A line belongs in the answer if it contains "обработки"; copy every such line from the entries below.

# [EXCERPTED DATA]
= Beginning of Section =

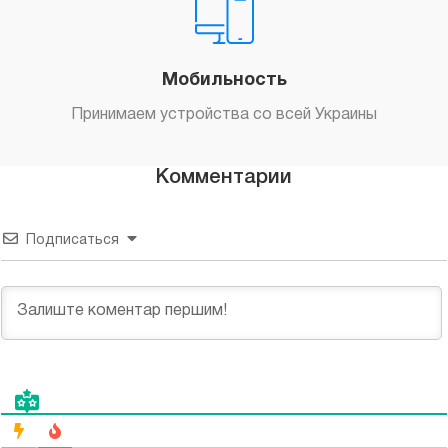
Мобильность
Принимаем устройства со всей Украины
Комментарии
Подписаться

= End of Section =
= Beginning of Section =

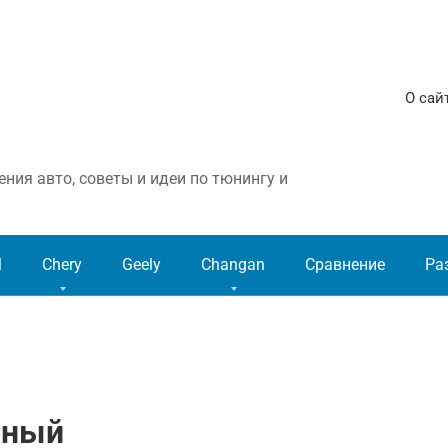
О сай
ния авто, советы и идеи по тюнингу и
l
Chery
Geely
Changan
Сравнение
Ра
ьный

= End of Section =
= Beginning of Section =

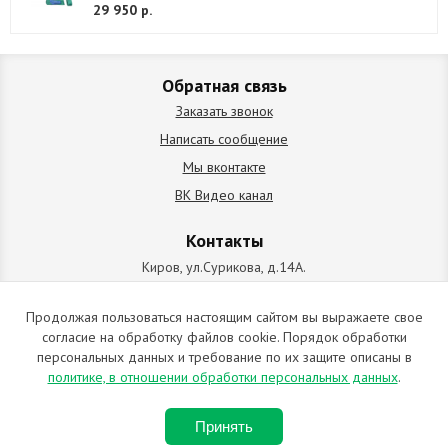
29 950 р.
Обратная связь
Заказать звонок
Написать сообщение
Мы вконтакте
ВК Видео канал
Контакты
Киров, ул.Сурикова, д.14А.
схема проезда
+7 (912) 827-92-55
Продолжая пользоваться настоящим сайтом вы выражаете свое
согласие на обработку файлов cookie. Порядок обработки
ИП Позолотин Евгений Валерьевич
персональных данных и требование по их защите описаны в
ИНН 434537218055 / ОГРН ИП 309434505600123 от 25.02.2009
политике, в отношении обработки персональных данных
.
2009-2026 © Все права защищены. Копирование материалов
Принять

= End of Section =

# [RESULT BELOW]
согласие на обработку файлов cookie. Порядок обработки
политике, в отношении обработки персональных данных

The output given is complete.